Our Reading Lives

Coming To Terms With Reading Less

Carina Pereira

Staff Writer

Carina Pereira, born in ‘87, in Portugal. Moved to Belgium in 2011, and to Rotterdam, The Netherlands, in 2019. Avid reader, changing interests as the mods strikes. Whiles away the time by improvising stand-up routines she’ll never get to perform. Books are a life-long affair, audiobooks a life-changing discovery of adulthood. Selling books by day, writer by night. Contact

Since 2016 I’ve been challenging myself to read more, propelled by the well-known Goodreads challenge. I honestly don’t think I could go back to a life in which I don’t take note of every single book I read, because it is so fun to look back at it and consider which books I’m picking up, as well as what are my favourites and least favourites.

For a couple of years now, my yearly reading goal has been fixed on 50 books. I know that this is a high goal for some, and a very small one for others, but it is the number I feel comfortable with.

Between digital, audio, and print, if I read 50 books a year I’m more than happy, and since I usually read more than that, I know I don’t have to stress about the challenge. In fact, I have written about my experience reading 100 books in a year, and how I concluded that just wasn’t for me.

A couple of months ago, in a chain of events I can no longer recall with precision, my boyfriend lent me his game console and put in my hands Unpacking.

Unpacking is a video game where you do exactly what the title says: through unpacking boxes, you get to discover a person’s life across the years, including their first childhood room, the first room they move to outside of their parents’ house, and so on. Each time they move, you move with them. The items you need to unpack tell a story: new experiences, love found, heartbreak, moving on.

I love organising things, and the game is fun because it is story based, but all you really have to do is to find a space for that person’s things in the room you are given, so it ends up being a very relaxing experience. The only downside of the game is that it ends too soon but, to be honest, there could have been a thousand boxes to unpack and several stories to follow, and I’d still be wanting more.

After I was done with Unpacking, and because I loved it so much, I found myself looking for the same rush I felt while playing it, which led to eventually buying my own game console.

Of course, after a couple of months of discovering new games, I realised that my reading was being affected by this new hobby. I was having fun, I was finding games that relayed very heavily on storytelling and, unlike what happens when I read in the evening, the games did not make me sleepy, so I was playing them in the same fraction of time I would previously allot to reading.

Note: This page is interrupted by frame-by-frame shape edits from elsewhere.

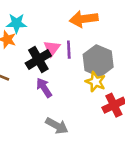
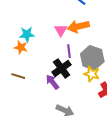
pink triangle: (52, 48) -> (61, 30), moved
black cross: (38, 59) -> (62, 68), moved

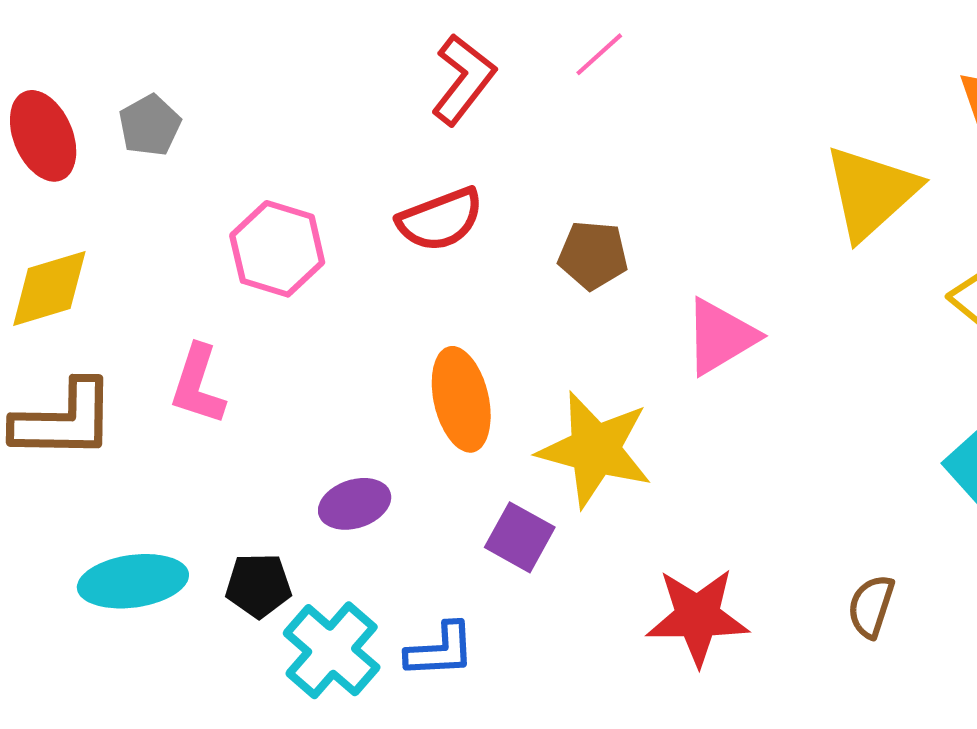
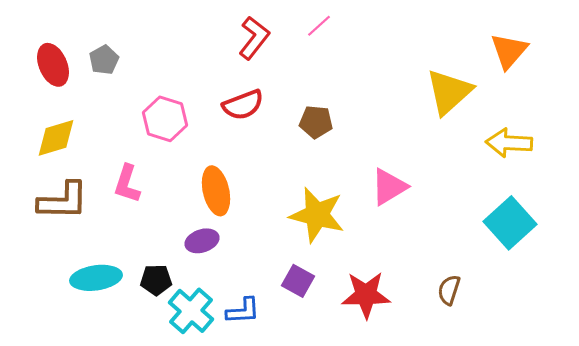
pink triangle: (720, 337) -> (389, 187), moved
orange ellipse: (461, 399) -> (216, 191), moved
purple square: (520, 537) -> (298, 281), moved

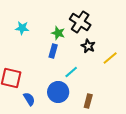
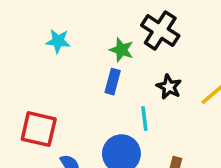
black star: (88, 46) -> (169, 87), moved
cyan line: (71, 72) -> (144, 118), turned -56

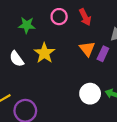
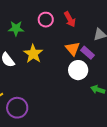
purple rectangle: (103, 54) -> (87, 53), turned -72
white circle: (90, 94) -> (78, 70), moved

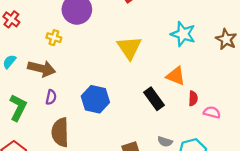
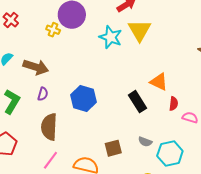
cyan star: (183, 34) -> (111, 37), moved
yellow cross: (54, 38) -> (53, 30), moved
yellow triangle: (129, 48) -> (139, 30), moved

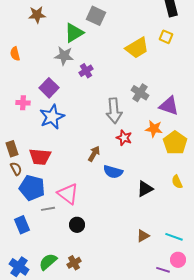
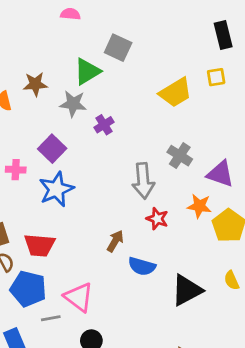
brown star: (37, 15) -> (35, 84), moved
yellow square: (166, 37) -> (216, 77), turned -32
black triangle: (145, 189) -> (187, 290), size x1.4

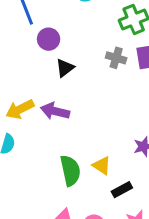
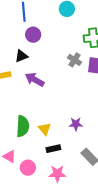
black triangle: (65, 68) -> (21, 56), moved
purple arrow: (55, 111) -> (35, 80), moved

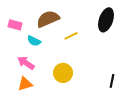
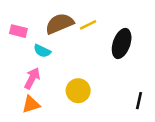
black ellipse: (106, 20) -> (122, 43), moved
yellow line: (71, 36) -> (88, 25), moved
pink arrow: (26, 63) -> (32, 78), turned 84

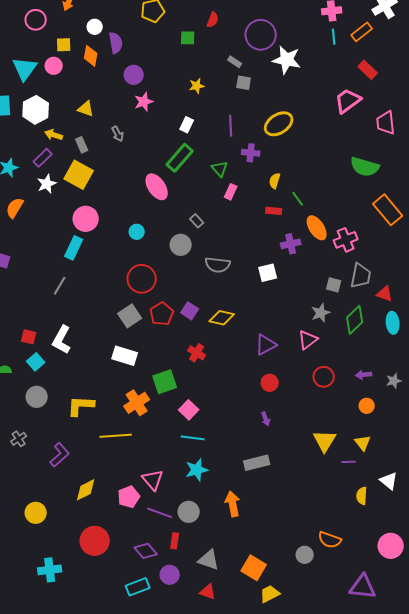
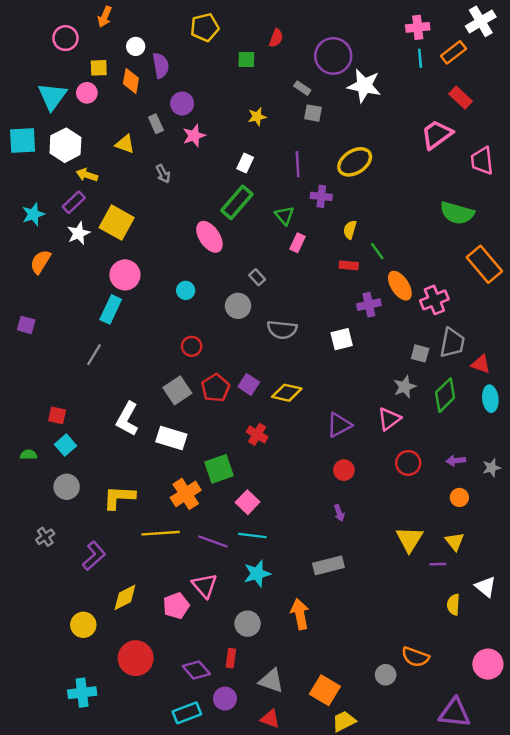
gray rectangle: (82, 145) -> (156, 124), moved
red circle: (142, 279) -> (192, 346), size x0.6
white L-shape: (62, 340) -> (127, 419), moved
yellow circle: (36, 513) -> (83, 625), moved
purple line: (160, 513) -> (213, 541), moved

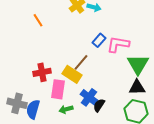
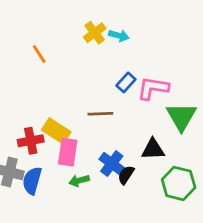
brown line: (81, 62) -> (100, 114), turned 48
red cross: (42, 72) -> (31, 141), moved
yellow rectangle: (72, 74) -> (56, 131), moved
black triangle: (137, 87) -> (153, 149), moved

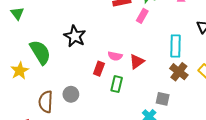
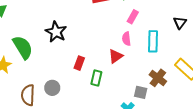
pink rectangle: (142, 16) -> (133, 17), moved
pink semicircle: (115, 56) -> (126, 39), moved, turned 72
brown cross: (179, 72) -> (158, 78), moved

I took a minute to consider all my other hobbies: embroidery, sewing, paper-making. Every single hobby I have had has allowed me to keep reading. I have picked up hobbies before based on how easy it is to listen to audiobooks while I do them. But as I became invested in video games and my reading started to suffer, I wondered why I was suddenly feeling guilty, but also why playing games seemed to come so easy to me while reading was sometimes becoming something that I had to almost force myself to do. 

Book Riot editor Danika has written about this experience before, and from what I see on Bookstagram, I know that reading, while being something most readers truly enjoy (that’s why most of us consider ourselves readers, after all) isn’t something that always comes easily. 

When I started wondering if I should set a time for reading and a time for playing, I questioned why I was being strict on how to fill up my free time. After all, it is my free time, and I don’t want to fill it in with house chores or tasks. It’s time I take to enjoy stuff and have fun. It is as valid to spend it immersed in a book, as it is to relax while playing a game.

And yet, this way of looking at things does not come easy. There is a sort of snobbism and elitism associated with reading, which can lead to believing reading is the master hobby. Because reading definitely helps us develop in several ways (our writing and reading skills, imagination, but also emotionally), there is this tendency to see books as the be-all-end-all, more important than other forms of entertainment, more worthy of our time. But if I’m looking for a way to relax at the end of a long day of work, why should I choose something that may require more brainpower over something that may actually allow me to be in a no-thinking-just-vibes bubble for a minute?

When you are actively keeping track of how much you read, sometimes it can feel like a failure to see your reading numbers decrease. Especially when you keep a social presence among bookish circles, and you realise you don’t have as much content to share.

But this is a reminder that reading for fun is supposed to be fun. And stay fun. In the same way that there is no shame in devouring books, if that’s what rocks your boat, there is no shame or failure in sharing the time you usually save for reading with new hobbies.

Indeed, maybe it is a challenge: do you dare come to terms with reading less? Maybe it will surprise you in how you experience and enjoy reading when it is something you just feel like doing, rather than something you may feel you need to do for whatever reason — like fulfilling a challenge or reaching a goal. 

Playing Unpacking has taught me a couple of things: that change can be good and change is inevitable. Life is a constant process of learning.

Just like I unpacked each item in the game and took my time to find a perfect place for it, I have learned to unpack my own prejudices, my relationship with books, reading, and how I decide to spend my free time (whether that is with a book in my hands, my console, or anything else): appreciating each moment for what it is.